Vous êtes particulièrement prolifique en ce moment ?
Je vous rassure, l’habitude ne va pas durer. C’était inscrit dans le cahier des charges que je m’étais fixé et il fallait s’y tenir. La Fragilité (2018) c’est la continuité d’Éléor (2015), mais je ne voulais pas que les deux se suivent. Je me posais aussi la question de savoir comment revenir auprès des gens sans qu’une routine s’installe, pour eux et pour moi. Il y a cette idée de se régénérer car, au bout de deux ou trois disques, votre cas est répertorié. Si vous n’arrivez pas avec un propos un peu marqué, à part le fait de gagner sa vie avec des albums, ça ne se justifie pas vraiment.
Cela fait 26 ans que vous tracez votre route dans le paysage musical. Aujourd’hui, on peut dire que "ça marche" pour vous ?
Ça marche ? Pas tant que ça.
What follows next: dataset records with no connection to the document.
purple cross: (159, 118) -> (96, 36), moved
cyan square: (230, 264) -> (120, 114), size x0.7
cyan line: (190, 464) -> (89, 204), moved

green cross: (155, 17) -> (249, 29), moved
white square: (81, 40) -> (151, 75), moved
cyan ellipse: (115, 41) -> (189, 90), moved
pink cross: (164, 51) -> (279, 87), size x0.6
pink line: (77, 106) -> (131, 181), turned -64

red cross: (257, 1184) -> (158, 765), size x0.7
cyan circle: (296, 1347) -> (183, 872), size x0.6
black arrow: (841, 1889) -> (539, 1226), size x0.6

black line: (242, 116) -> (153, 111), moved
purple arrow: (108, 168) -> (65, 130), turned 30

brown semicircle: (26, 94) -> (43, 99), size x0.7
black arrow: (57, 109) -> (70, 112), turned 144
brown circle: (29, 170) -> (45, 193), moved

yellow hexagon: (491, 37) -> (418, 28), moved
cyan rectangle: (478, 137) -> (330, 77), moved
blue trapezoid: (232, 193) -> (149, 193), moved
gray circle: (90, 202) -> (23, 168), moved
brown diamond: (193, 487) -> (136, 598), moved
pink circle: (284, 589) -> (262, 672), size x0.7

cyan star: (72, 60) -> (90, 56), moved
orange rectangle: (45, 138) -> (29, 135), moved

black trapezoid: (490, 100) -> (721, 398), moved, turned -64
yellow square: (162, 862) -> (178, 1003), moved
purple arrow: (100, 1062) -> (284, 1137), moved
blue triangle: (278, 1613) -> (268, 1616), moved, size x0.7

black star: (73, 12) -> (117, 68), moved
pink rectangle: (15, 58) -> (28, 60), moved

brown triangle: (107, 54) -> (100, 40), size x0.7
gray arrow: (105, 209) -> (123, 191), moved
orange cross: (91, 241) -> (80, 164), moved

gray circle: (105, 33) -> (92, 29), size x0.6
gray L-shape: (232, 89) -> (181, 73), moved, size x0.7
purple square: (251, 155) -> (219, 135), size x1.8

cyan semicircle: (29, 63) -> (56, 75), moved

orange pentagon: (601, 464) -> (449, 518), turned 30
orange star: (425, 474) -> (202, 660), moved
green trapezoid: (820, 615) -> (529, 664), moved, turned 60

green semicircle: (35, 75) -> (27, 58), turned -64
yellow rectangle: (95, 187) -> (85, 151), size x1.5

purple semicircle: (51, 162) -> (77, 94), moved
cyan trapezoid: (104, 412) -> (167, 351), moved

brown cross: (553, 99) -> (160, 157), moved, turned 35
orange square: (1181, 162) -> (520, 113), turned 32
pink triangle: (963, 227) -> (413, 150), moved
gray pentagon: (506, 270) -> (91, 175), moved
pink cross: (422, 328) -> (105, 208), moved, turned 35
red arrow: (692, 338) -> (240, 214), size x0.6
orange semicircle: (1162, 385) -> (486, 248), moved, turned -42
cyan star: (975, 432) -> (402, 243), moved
Disons qu’il y a un public qui est heureusement là et qui me permet de faire mon travail dans de très bonnes conditions. J’en vis bien, mais ce n’est pas un carton. Je ne peux pas m’arrêter pendant cinq ans, mais je peux ne rien faire pendant deux ans, ce qui est déjà un luxe formidable. Par contre, c’est un public qui est exigeant. Il a souvent la langue assez dure, donc je me dois d’être bien dans mes baskets et à l’aise avec mes disques au moment où ils arrivent parce que je sais que même ceux qui m’aiment bien vont me tomber sur le râble. C’est un public de sadiques. (rires)
Cette exigence de leur part vous a-t-elle déjà poussé à jeter des chansons à la poubelle ?
Non, parce que je me pose la question de l’accueil d’un titre à un stade assez avancé de l’enregistrement ou du mixage. L’univers de la chanson pop dans lequel les gens essayent d’appliquer les recettes qui marchent me fascine. Je n’y suis pas hostile, mais ce n’est pas du tout mon truc.
Avez-vous déjà tenté de jouer le jeu ? De prendre une approche tout à fait différente pour écrire LE tube ultime qui vous permettrait de vivre de vos rentes ?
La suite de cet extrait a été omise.